Author Archives: Nancy Rapoport

Struggling with professional fees in chapter 11

As I continue to be woefully late on an essay on how to reform the review and awarding of fees to professionals in chapter 11 bankruptcy cases (don’t worry, Maryland J. of Bus. & Tech. Law–it’s coming!), I’m trying to think of other areas in which those who are billing for professional services don’t really have to “push their bills across the table to a real client” but to a stand-in for a real client.  Lawyers who represent humans have to push their bills across the table (figuratively speaking) to those humans, who can then stare the lawyers in the eye and ask why the lawyers engaged in certain tasks.  Lawyers who represent even fictional people, like corporations, have to push their bills across the table to a live corporate officer/manager, who likewise can look at the bills and ask hard questions.  But lawyers who represent the debtor-in-possession or the creditors’ committee are representing fiduciaries, and those fiduciaries aren’t always all “across the table” in the same way that clients might be outside of bankruptcy.  Do these professionals have to do more defensive lawyering than lawyers are doing if they’re not representing fiduciaries?  Are lawyers who do class action litigation in the same boat?  Any thoughts?
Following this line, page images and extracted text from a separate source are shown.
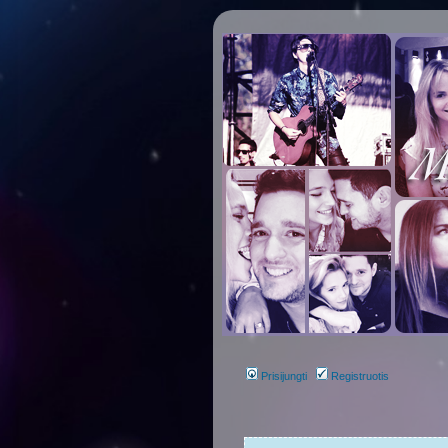
Prisijungti
Registruotis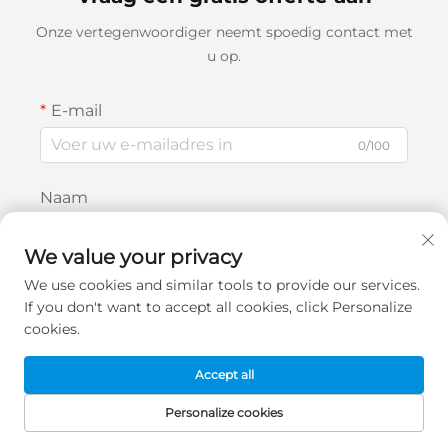
Onze vertegenwoordiger neemt spoedig contact met
u op.
E-mail
0/100
Naam
0/100
We value your privacy
Bedrijfsnaam
We use cookies and similar tools to provide our services.
If you don't want to accept all cookies, click Personalize
0/200
cookies.
Bericht
Accept all
Personalize cookies
STARTPAGINA
PRODUCTEN
E-MAIL
TEL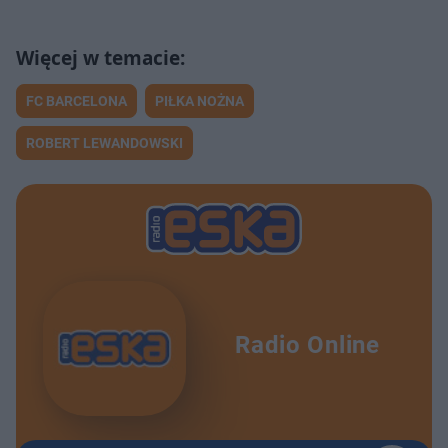
FC BARCELONA
PIŁKA NOŻNA
ROBERT LEWANDOWSKI
Radio Online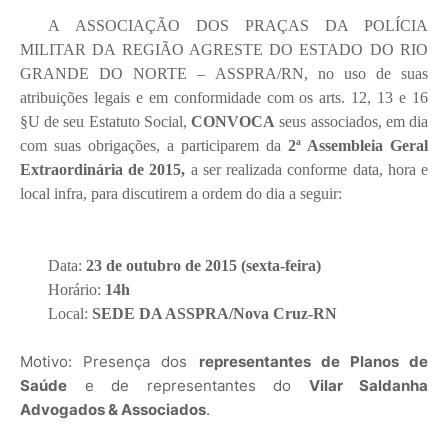
A ASSOCIAÇÃO DOS PRAÇAS DA POLÍCIA
MILITAR DA REGIÃO AGRESTE DO ESTADO DO RIO
GRANDE DO NORTE – ASSPRA/RN, no uso de suas
atribuições legais e em conformidade com os arts. 12, 13 e 16
§U de seu Estatuto Social,
CONVOCA
seus associados, em dia
com suas obrigações, a participarem da
2ª Assembleia Geral
Extraordinária de 2015,
a ser realizada conforme data, hora e
local infra, para discutirem a ordem do dia a seguir:
Data:
23 de outubro de 2015 (sexta-feira)
Horário:
14h
Local:
SEDE DA ASSPRA/Nova Cruz-RN
Motivo: Presença dos
representantes de Planos de
Saúde
e de representantes do
Vilar Saldanha
Advogados & Associados
.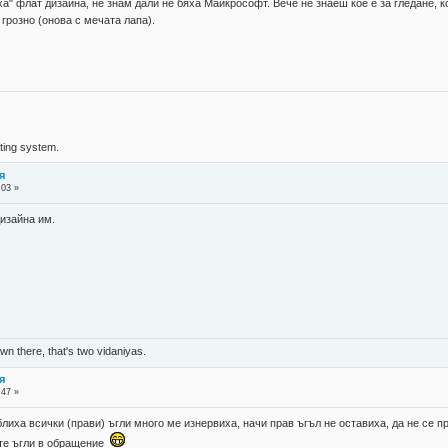
а" флат дизайна, не знам дали не бяха Майкрософт. Вече не знаеш кое е за гледане, ко
 грозно (онова с мечата лапа).
ing system.
я
:03 »
дизайна им.
n there, that's two vidaniyas.
я
:47 »
облиха всички (прави) ъгли много ме изнервиха, начи прав ъгъл не оставиха, да не се п
ите ъгли в обращение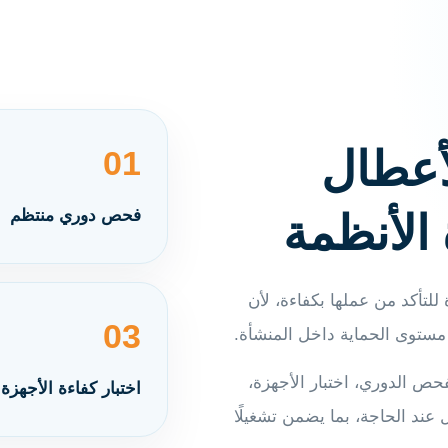
لأعطال
01
فحص دوري منتظم
الأنظمة
 للتأكد من عملها بكفاءة، لأن
03
ستوى الحماية داخل المنشأة.
ص الدوري، اختبار الأجهزة،
اختبار كفاءة الأجهزة
عند الحاجة، بما يضمن تشغيلًا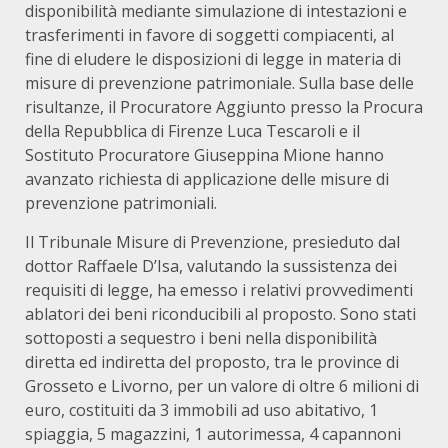
disponibilità mediante simulazione di intestazioni e
trasferimenti in favore di soggetti compiacenti, al
fine di eludere le disposizioni di legge in materia di
misure di prevenzione patrimoniale. Sulla base delle
risultanze, il Procuratore Aggiunto presso la Procura
della Repubblica di Firenze Luca Tescaroli e il
Sostituto Procuratore Giuseppina Mione hanno
avanzato richiesta di applicazione delle misure di
prevenzione patrimoniali.
Il Tribunale Misure di Prevenzione, presieduto dal
dottor Raffaele D’Isa, valutando la sussistenza dei
requisiti di legge, ha emesso i relativi provvedimenti
ablatori dei beni riconducibili al proposto. Sono stati
sottoposti a sequestro i beni nella disponibilità
diretta ed indiretta del proposto, tra le province di
Grosseto e Livorno, per un valore di oltre 6 milioni di
euro, costituiti da 3 immobili ad uso abitativo, 1
spiaggia, 5 magazzini, 1 autorimessa, 4 capannoni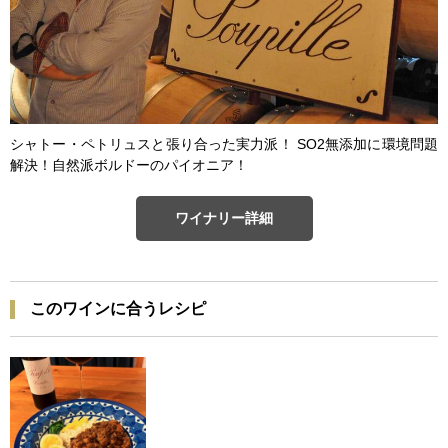
シャトー・ペトリュスと張り合った実力派！ SO2無添加に環境問題
解決！自然派ボルドーのパイオニア！
ワイナリー詳細
このワインに合うレシピ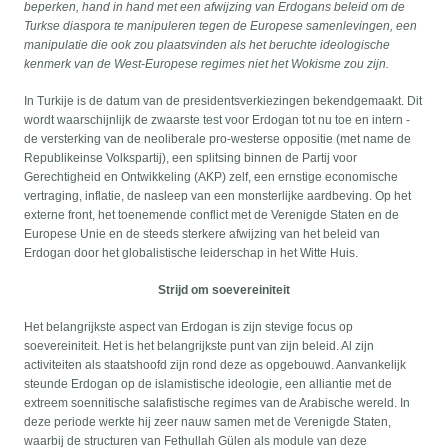
beperken, hand in hand met een afwijzing van Erdogans beleid om de
Turkse diaspora te manipuleren tegen de Europese samenlevingen, een
manipulatie die ook zou plaatsvinden als het beruchte ideologische
kenmerk van de West-Europese regimes niet het Wokisme zou zijn.
In Turkije is de datum van de presidentsverkiezingen bekendgemaakt. Dit
wordt waarschijnlijk de zwaarste test voor Erdogan tot nu toe en intern -
de versterking van de neoliberale pro-westerse oppositie (met name de
Republikeinse Volkspartij), een splitsing binnen de Partij voor
Gerechtigheid en Ontwikkeling (AKP) zelf, een ernstige economische
vertraging, inflatie, de nasleep van een monsterlijke aardbeving. Op het
externe front, het toenemende conflict met de Verenigde Staten en de
Europese Unie en de steeds sterkere afwijzing van het beleid van
Erdogan door het globalistische leiderschap in het Witte Huis.
Strijd om soevereiniteit
Het belangrijkste aspect van Erdogan is zijn stevige focus op
soevereiniteit. Het is het belangrijkste punt van zijn beleid. Al zijn
activiteiten als staatshoofd zijn rond deze as opgebouwd. Aanvankelijk
steunde Erdogan op de islamistische ideologie, een alliantie met de
extreem soennitische salafistische regimes van de Arabische wereld. In
deze periode werkte hij zeer nauw samen met de Verenigde Staten,
waarbij de structuren van Fethullah Gülen als module van deze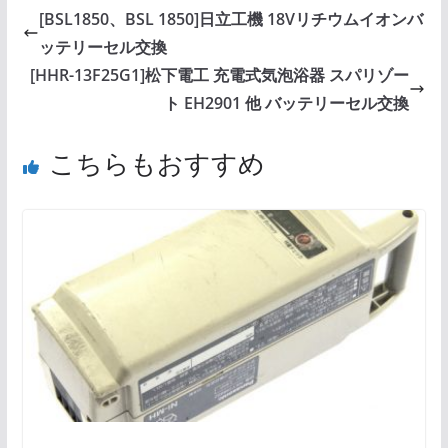
[BSL1850、BSL 1850]日立工機 18Vリチウムイオンバ
ッテリーセル交換
[HHR-13F25G1]松下電工 充電式気泡浴器 スパリゾー
ト EH2901 他 バッテリーセル交換
こちらもおすすめ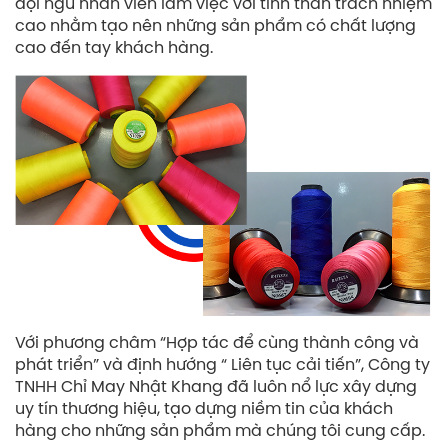
đội ngũ nhân viên làm việc với tinh thần trách nhiệm
cao nhằm tạo nên những sản phẩm có chất lượng
cao đến tay khách hàng.
Với phương châm “Hợp tác để cùng thành công và
phát triển” và định hướng “ Liên tục cải tiến”, Công ty
TNHH Chỉ May Nhật Khang đã luôn nổ lực xây dựng
uy tín thương hiệu, tạo dựng niềm tin của khách
hàng cho những sản phẩm mà chúng tôi cung cấp.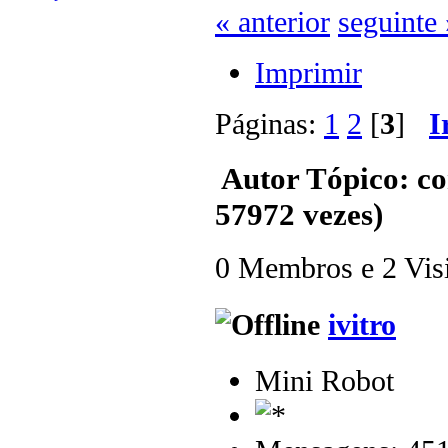
« anterior
seguinte 
Imprimir
Páginas:
1
2
[
3
]
I
Autor
Tópico: c
57972 vezes)
0 Membros e 2 Visit
ivitro
Mini Robot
(Posted by Nancy Rapoport)

Sneaking in professional responsibility in my Contracts course

Last week, for the first time since I became a lawyer, I filed an ethics complaint against another lawyer.  It was one of the most difficult things I’ve ever done (and I’ve done some doozies).  Afterwards, I talked about the process and the reasons why I filed the complaint to my first-year students.

It was interesting to see their reactions.  We spoke about the need to return clients’ phone calls promptly, and we spoke about why, when a lawyer says she’s going to do X if Y doesn’t happen, she has to follow through on that promise.

I spend a lot of time talking about the practice of law with my students (and not just in my PR course).  I don’t want them to get the idea that PR is something that one takes in law school and only thinks about during the course, and I want them to think about the challenges that they’ll face as lawyers.

Will the state bar do anything about the complaint that I filed?  I don’t know.  But watching the process from this close up will be an education for me.